- **Problem**
After the line containing "This screenshot has", copy nothing more; up to and including it, copy every line of the listing exactly from the first, leaving out the pictures.

- **Information supplied**
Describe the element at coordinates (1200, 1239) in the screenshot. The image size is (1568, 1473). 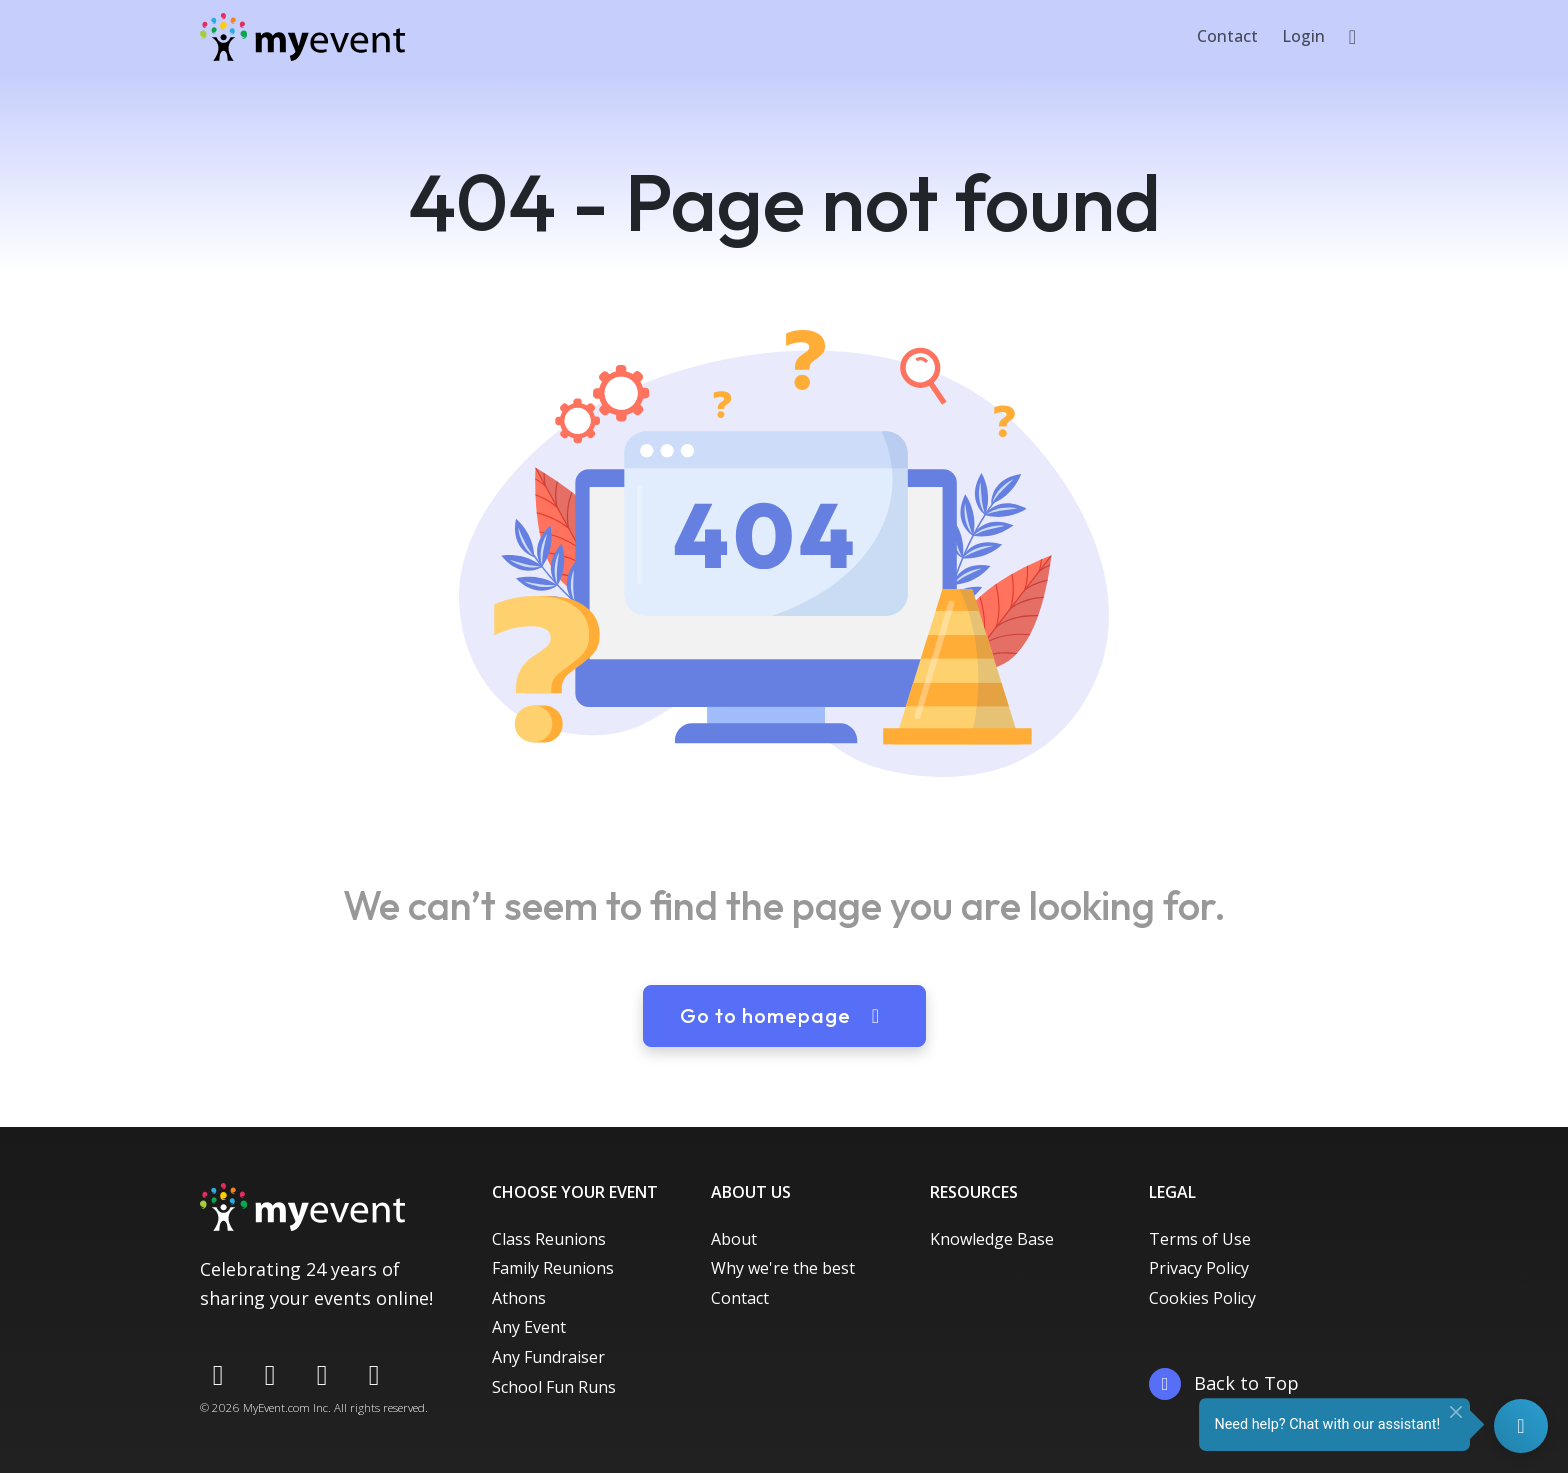
I see `Terms of Use` at that location.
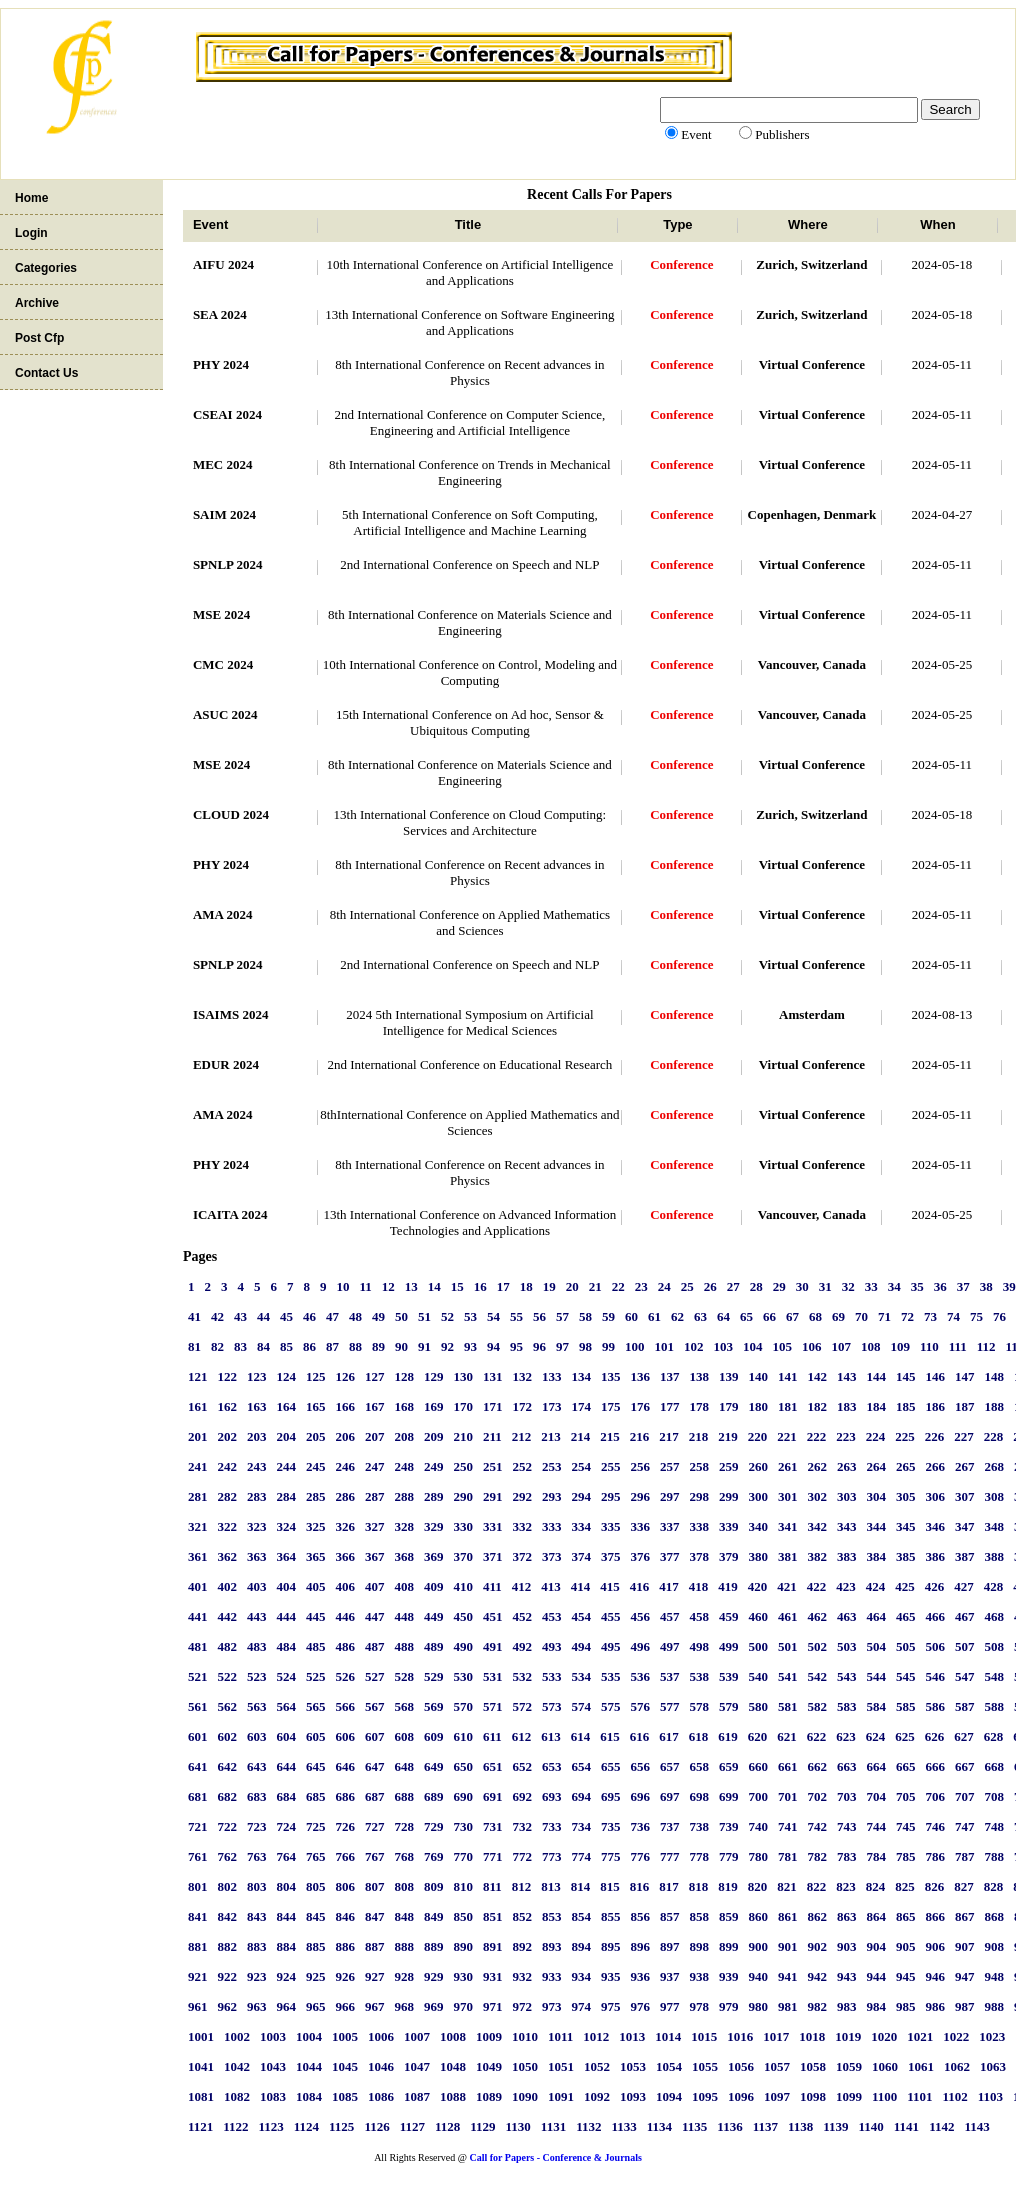 The width and height of the screenshot is (1024, 2210). I want to click on 460, so click(758, 1616).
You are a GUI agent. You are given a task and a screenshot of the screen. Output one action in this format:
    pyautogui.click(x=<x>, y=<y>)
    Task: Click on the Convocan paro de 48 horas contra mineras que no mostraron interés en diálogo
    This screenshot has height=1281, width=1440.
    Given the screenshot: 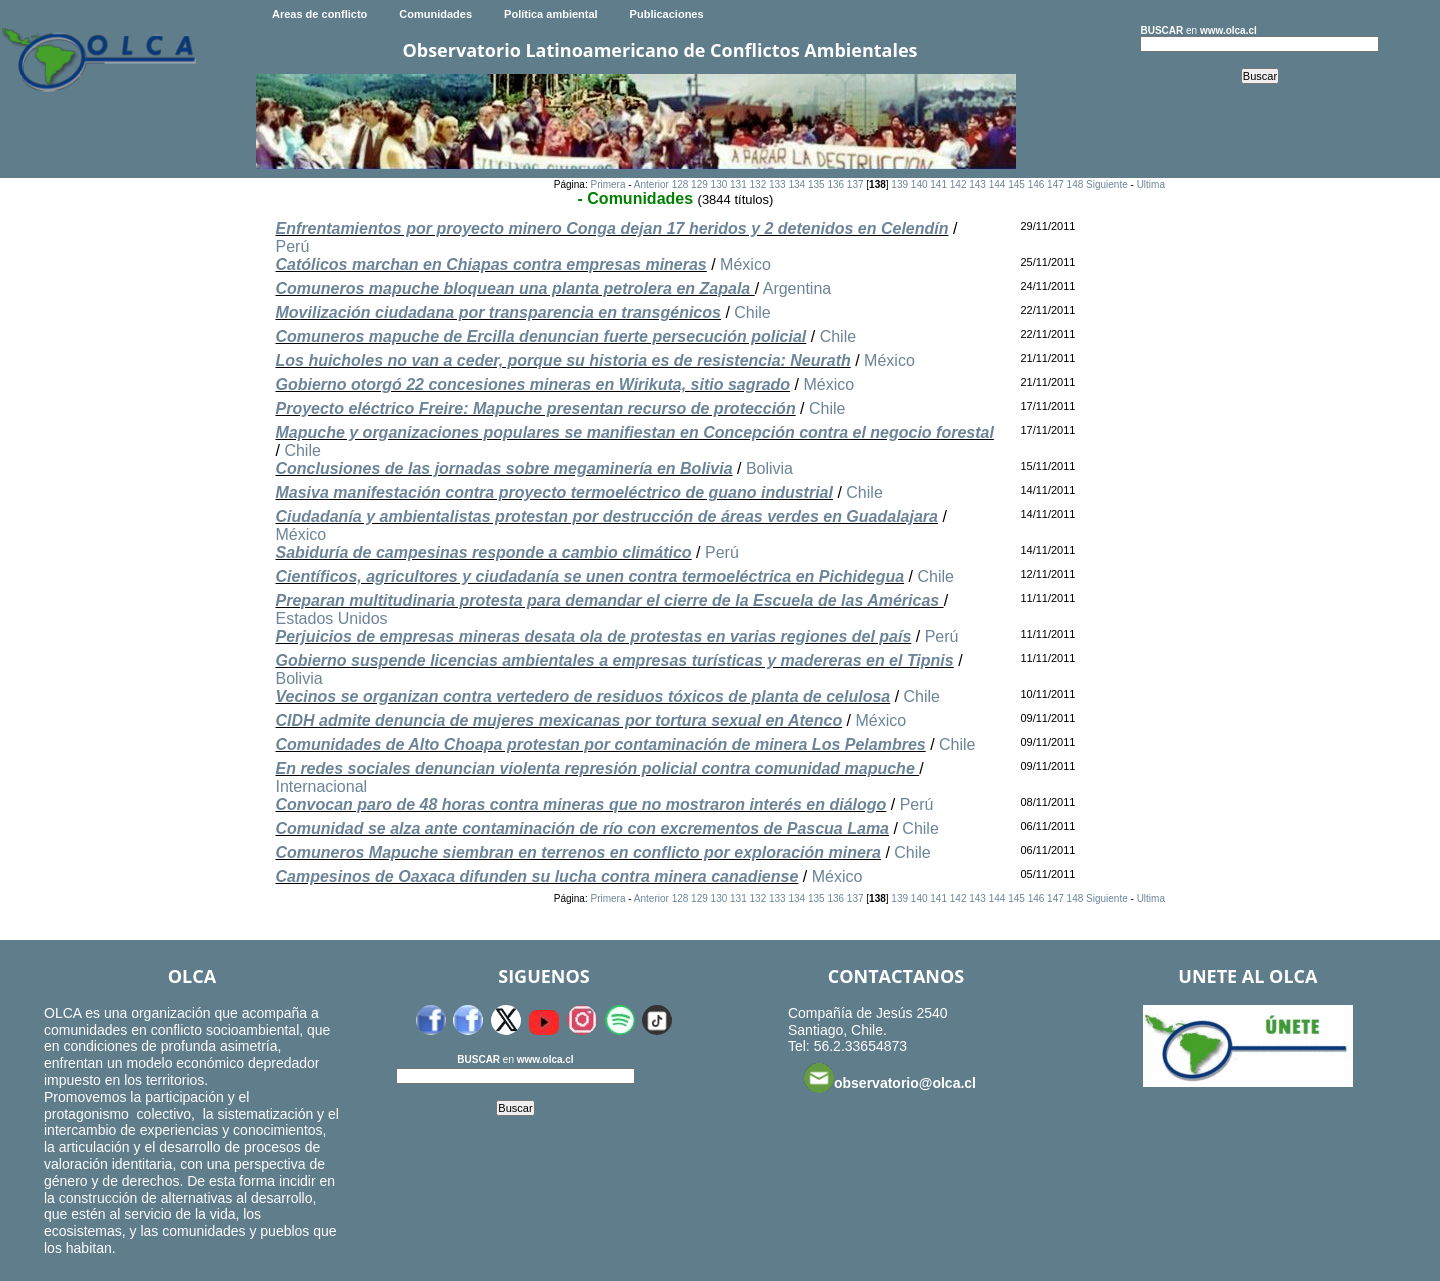 What is the action you would take?
    pyautogui.click(x=580, y=804)
    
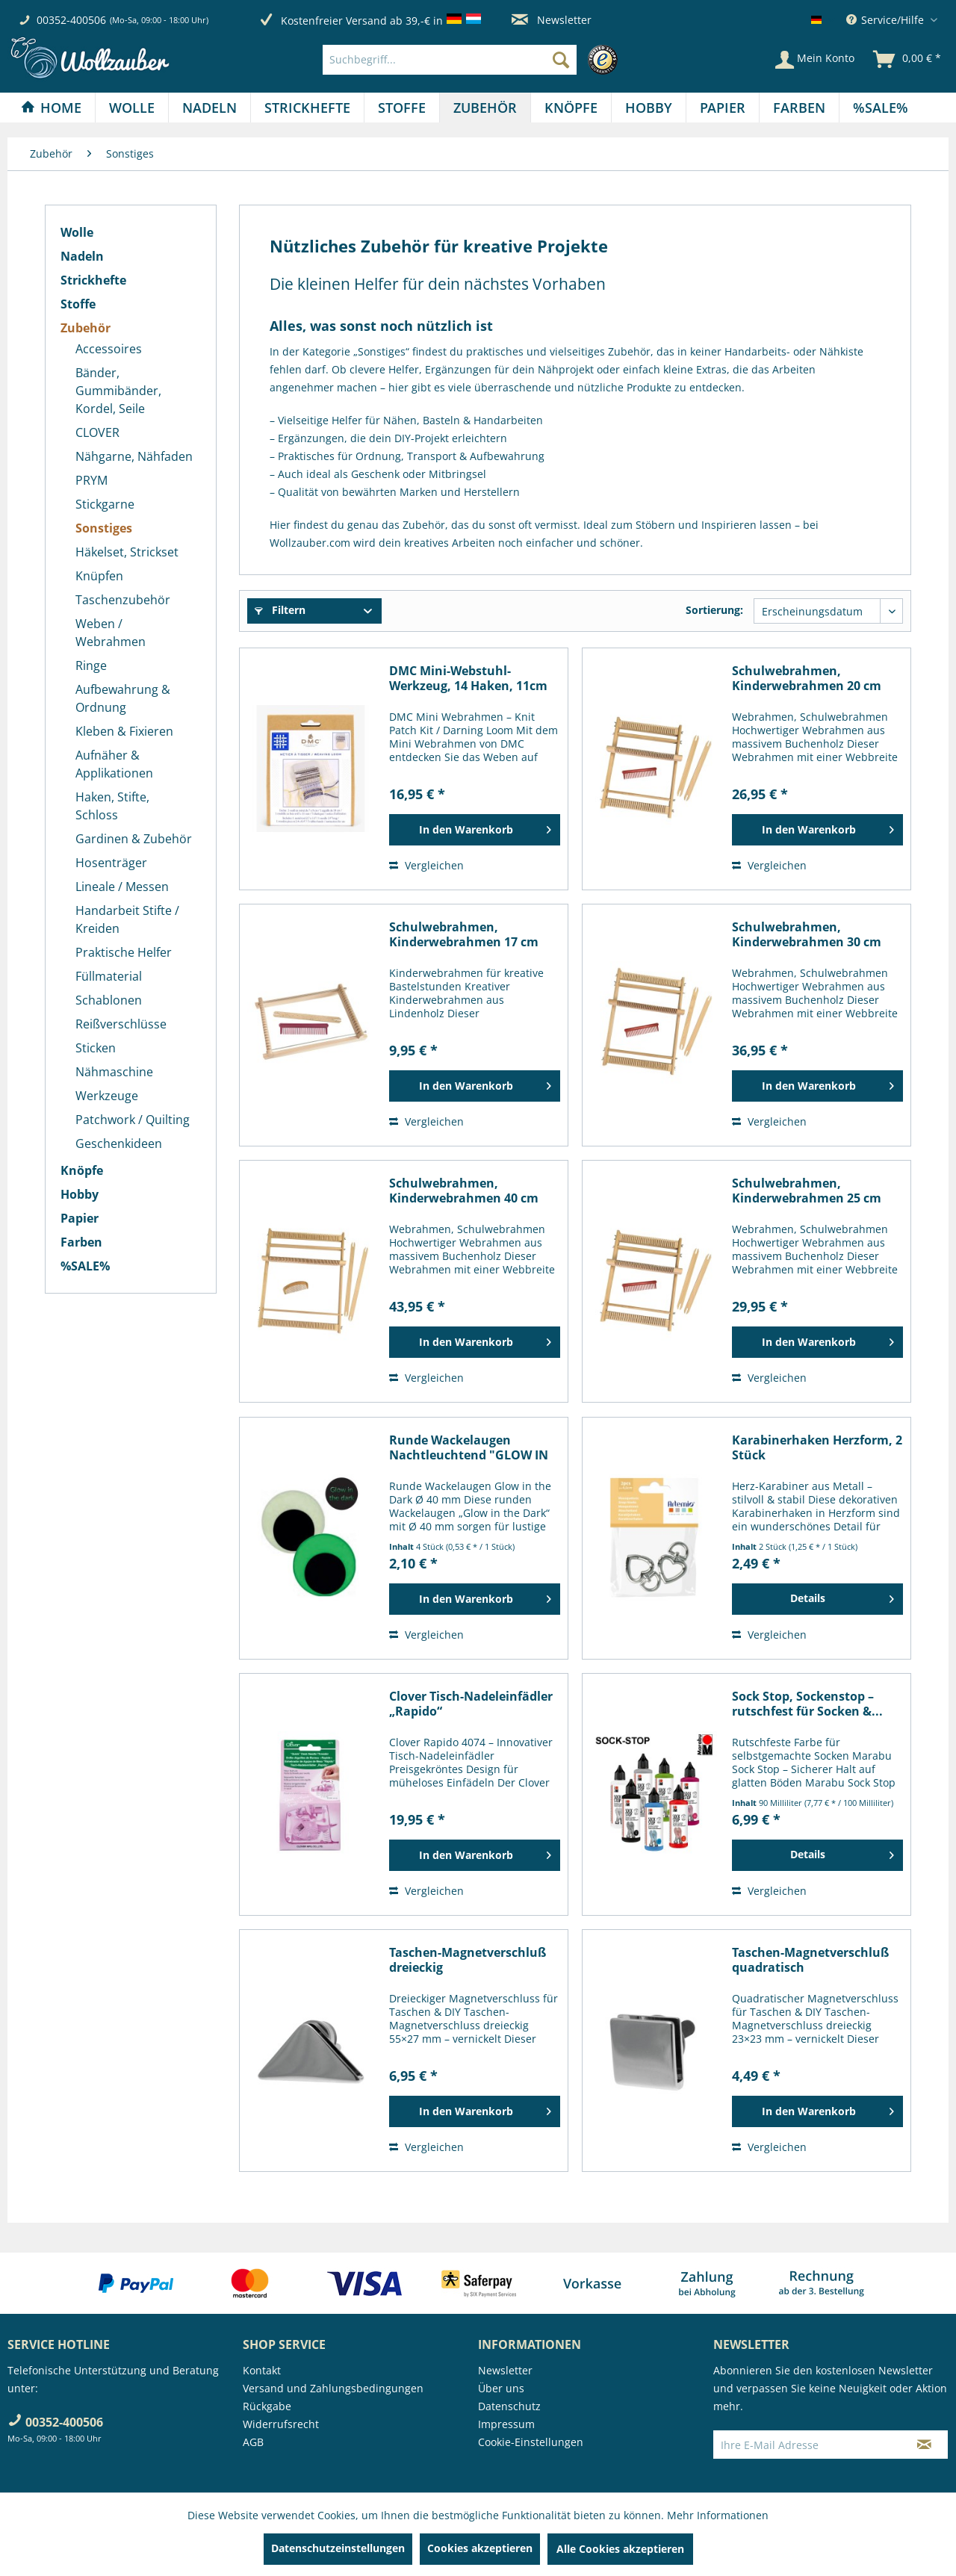  Describe the element at coordinates (530, 2442) in the screenshot. I see `Cookie-Einstellungen` at that location.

- **Solution to this exercise**
Describe the element at coordinates (1200, 1239) in the screenshot. The image size is (1568, 1473). 
I see `Terms of Use` at that location.
 The width and height of the screenshot is (1024, 2210). I want to click on 460, so click(758, 1616).
You are a GUI agent. You are given a task and a screenshot of the screen. Output one action in this format:
    pyautogui.click(x=<x>, y=<y>)
    Task: Click on the Convocan paro de 48 horas contra mineras que no mostraron interés en diálogo
    This screenshot has height=1281, width=1440.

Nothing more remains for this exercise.